Can someone PLEASE explain this to me? :roll:

What does a frizzy look like? Are they like velvet rats?


----------



## HemlockStud (Apr 26, 2009)

Frizzy is like rex and caracul, it is just another curly coat gene, but recessive and doesn't keep curl well at all.


----------



## Rhasputin (Feb 21, 2010)

Okay, so it's -not- like fuzzy?


----------



## HemlockStud (Apr 26, 2009)

Nope, as far as I know it isn't at least.


----------



## HemlockStud (Apr 26, 2009)

Most frizzy mice will have their coats straighten out once their adults and can look really close to a standard mouse, more so than a poor rex/caracul.


----------



## Rhasputin (Feb 21, 2010)

Alrighty. :>

Well then what about a 'velvet' mouse?
I have a mouse that is a cross between a poor rex, and a mystery mouse (which are supposedly rex/hairless), that had really curly, poofy hair as a juvenile (I figured he was rex), but now it's short, feels rough, but is completely straight, and very very thick. He feels like velvet. :lol: 
(His baby pic is in my signature, he's the one in the back)

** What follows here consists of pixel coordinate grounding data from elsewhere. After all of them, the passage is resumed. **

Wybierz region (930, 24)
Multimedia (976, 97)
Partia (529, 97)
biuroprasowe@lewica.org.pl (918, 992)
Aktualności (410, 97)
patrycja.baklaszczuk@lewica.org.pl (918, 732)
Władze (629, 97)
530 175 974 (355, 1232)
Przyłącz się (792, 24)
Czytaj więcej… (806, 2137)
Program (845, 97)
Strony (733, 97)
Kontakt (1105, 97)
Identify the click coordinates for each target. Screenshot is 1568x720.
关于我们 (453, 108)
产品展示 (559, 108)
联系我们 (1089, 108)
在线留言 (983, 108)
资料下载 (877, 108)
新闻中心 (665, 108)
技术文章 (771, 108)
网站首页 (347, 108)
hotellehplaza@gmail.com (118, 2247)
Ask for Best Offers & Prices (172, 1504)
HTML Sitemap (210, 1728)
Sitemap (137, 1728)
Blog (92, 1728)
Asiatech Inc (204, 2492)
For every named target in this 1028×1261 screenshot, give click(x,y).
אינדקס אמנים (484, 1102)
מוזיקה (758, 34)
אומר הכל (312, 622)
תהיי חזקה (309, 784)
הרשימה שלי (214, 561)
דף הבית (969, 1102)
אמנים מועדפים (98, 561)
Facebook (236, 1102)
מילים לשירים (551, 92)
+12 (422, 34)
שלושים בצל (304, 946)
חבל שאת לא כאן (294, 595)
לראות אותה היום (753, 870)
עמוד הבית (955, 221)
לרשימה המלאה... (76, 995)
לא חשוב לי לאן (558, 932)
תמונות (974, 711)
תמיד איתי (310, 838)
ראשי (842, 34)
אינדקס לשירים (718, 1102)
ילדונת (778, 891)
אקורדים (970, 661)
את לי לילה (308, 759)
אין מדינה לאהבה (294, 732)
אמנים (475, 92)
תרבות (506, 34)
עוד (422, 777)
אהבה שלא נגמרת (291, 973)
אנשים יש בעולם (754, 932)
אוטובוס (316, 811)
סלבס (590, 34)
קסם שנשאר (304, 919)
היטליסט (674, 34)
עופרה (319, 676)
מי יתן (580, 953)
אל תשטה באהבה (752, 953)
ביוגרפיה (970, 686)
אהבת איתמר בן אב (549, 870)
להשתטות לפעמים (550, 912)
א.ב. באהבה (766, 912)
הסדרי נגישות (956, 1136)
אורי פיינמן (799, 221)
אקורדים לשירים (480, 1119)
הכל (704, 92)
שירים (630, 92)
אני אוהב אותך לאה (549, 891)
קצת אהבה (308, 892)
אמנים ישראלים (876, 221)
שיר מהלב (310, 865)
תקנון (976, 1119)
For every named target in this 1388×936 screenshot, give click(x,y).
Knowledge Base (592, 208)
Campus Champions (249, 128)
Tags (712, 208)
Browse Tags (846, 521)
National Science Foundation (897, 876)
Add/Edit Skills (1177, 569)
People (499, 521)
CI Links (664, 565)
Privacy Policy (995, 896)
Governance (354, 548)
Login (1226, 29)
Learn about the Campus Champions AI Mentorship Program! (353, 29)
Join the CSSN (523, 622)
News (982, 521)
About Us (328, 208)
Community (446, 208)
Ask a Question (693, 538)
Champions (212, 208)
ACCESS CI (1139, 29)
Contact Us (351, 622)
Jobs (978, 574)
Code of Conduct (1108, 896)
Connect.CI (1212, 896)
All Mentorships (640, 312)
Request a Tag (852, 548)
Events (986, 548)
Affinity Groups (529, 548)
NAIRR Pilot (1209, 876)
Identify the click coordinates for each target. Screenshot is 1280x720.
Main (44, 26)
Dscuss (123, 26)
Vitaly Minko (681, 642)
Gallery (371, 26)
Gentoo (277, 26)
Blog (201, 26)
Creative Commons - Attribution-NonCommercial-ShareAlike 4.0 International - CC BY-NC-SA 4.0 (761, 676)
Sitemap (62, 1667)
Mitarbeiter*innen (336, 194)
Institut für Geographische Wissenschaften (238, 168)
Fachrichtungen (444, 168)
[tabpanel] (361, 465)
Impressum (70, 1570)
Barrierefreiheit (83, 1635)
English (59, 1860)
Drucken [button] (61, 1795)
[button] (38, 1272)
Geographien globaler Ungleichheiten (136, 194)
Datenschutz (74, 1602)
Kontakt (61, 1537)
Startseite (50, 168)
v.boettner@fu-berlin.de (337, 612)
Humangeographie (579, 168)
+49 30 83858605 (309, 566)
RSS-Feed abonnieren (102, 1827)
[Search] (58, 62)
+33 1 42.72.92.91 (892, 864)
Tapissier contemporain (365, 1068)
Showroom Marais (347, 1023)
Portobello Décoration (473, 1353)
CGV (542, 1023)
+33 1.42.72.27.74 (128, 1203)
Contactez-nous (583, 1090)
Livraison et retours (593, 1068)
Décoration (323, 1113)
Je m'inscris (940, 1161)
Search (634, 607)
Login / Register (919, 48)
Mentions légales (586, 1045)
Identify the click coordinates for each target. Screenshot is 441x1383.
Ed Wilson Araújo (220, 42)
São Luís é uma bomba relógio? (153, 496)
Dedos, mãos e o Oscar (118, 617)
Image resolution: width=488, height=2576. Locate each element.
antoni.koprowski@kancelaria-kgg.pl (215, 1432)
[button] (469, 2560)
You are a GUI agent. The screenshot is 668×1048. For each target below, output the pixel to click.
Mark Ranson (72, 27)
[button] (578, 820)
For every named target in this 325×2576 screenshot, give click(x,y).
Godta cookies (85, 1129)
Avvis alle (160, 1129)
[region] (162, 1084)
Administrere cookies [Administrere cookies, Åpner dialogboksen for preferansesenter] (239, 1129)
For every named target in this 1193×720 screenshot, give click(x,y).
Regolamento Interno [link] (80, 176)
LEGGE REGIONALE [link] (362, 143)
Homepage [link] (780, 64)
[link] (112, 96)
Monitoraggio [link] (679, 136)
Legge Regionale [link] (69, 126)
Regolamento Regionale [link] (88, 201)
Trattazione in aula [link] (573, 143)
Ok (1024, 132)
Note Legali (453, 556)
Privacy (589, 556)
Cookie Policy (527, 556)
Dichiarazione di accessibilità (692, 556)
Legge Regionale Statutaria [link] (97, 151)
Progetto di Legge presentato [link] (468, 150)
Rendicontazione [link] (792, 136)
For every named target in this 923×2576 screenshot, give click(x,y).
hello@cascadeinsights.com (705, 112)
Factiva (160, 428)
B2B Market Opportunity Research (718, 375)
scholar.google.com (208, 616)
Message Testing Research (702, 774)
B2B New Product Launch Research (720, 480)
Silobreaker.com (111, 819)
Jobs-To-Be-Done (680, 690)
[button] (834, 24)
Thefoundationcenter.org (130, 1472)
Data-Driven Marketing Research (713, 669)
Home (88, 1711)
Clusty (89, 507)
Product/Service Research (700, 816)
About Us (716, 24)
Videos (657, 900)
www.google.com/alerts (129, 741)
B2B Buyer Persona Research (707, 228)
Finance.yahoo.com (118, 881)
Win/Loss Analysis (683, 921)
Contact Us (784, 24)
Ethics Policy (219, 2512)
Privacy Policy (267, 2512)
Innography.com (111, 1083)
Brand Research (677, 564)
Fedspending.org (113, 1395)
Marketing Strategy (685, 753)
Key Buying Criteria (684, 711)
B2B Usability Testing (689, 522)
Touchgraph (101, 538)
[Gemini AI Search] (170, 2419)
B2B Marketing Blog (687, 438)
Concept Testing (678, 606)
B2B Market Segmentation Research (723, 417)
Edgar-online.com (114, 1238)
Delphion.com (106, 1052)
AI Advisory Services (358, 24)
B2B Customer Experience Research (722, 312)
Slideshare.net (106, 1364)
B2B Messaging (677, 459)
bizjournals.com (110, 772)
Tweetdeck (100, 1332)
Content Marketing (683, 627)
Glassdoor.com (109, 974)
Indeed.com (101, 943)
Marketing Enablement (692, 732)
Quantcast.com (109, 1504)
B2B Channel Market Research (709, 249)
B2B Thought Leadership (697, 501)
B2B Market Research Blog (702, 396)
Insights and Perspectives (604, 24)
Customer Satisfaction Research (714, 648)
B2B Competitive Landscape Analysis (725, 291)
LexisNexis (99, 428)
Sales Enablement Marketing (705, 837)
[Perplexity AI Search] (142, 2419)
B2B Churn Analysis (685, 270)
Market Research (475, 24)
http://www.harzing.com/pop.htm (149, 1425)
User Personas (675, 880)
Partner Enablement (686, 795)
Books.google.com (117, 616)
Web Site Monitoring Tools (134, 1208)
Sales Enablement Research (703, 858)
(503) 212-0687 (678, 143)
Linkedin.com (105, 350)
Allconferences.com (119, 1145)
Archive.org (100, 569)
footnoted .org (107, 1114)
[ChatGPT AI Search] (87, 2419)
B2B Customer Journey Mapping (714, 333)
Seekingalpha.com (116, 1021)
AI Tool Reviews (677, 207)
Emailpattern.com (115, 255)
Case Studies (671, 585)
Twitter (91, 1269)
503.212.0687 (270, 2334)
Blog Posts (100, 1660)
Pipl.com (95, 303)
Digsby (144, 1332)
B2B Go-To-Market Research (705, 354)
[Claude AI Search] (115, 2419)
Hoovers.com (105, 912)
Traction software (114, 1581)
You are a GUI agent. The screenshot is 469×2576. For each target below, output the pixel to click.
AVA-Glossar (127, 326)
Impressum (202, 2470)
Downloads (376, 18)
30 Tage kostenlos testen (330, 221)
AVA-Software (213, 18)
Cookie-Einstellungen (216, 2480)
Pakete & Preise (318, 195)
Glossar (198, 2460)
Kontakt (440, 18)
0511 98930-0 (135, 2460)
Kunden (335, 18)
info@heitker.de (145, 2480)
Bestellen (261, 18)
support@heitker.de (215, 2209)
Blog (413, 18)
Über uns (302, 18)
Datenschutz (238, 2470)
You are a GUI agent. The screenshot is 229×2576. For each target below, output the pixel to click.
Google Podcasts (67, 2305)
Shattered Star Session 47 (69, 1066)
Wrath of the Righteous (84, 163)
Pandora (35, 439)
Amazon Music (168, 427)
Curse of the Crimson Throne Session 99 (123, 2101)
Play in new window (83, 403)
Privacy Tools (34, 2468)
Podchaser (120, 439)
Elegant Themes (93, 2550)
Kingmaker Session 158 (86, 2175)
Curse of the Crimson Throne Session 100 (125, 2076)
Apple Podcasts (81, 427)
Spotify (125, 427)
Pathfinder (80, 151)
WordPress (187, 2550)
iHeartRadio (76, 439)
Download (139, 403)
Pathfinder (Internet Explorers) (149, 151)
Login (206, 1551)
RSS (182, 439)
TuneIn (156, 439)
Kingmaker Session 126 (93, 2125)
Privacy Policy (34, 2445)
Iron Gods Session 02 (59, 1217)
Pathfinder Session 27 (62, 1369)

His siblings were both oddballs too. One is nearly hairless, and has the shortest, thinest coat I've ever produced (she's in my signature) and the other looked hairless as a juvenile, and then grew a scraggly, thin coat as she grew up.


----------



## moustress (Sep 25, 2009)

Frizzies sometimes just look like the mousie has condition issues; the hair looks messy and disorganized. Kind of like this, I think:


----------



## Rhasputin (Feb 21, 2010)

I see. . .


----------



## The Village Mousery (Aug 1, 2010)

and i fussy i believe is a mouse with very little hair like mine,


----------



## Rhasputin (Feb 21, 2010)

Yes, I have plenty of fuzzies.  
I just wasn't sure what a frizzy was.


----------



## The Village Mousery (Aug 1, 2010)

i'm not a great fan of them but biggles above has such a pleasant nature, i think she's pregnant too as shes put on alot of weight the last 6 days. shall wait and see


----------



## moustress (Sep 25, 2009)

Yeah, I think that's right. Both types tend to look just a bit 'threadbare'. You can kind of see the remnants of the lovely neat rows of curls Mondo had as a baby (the red buck I show) in the way the hairs are bunched together in ridges.


----------



## The Village Mousery (Aug 1, 2010)

aww he sounds sweet, i kind of feel for them its like they lost all there pretty coat i'm soft as hell, my partner thinks shes awesome so i'm going to use that to help me get more meece lol


----------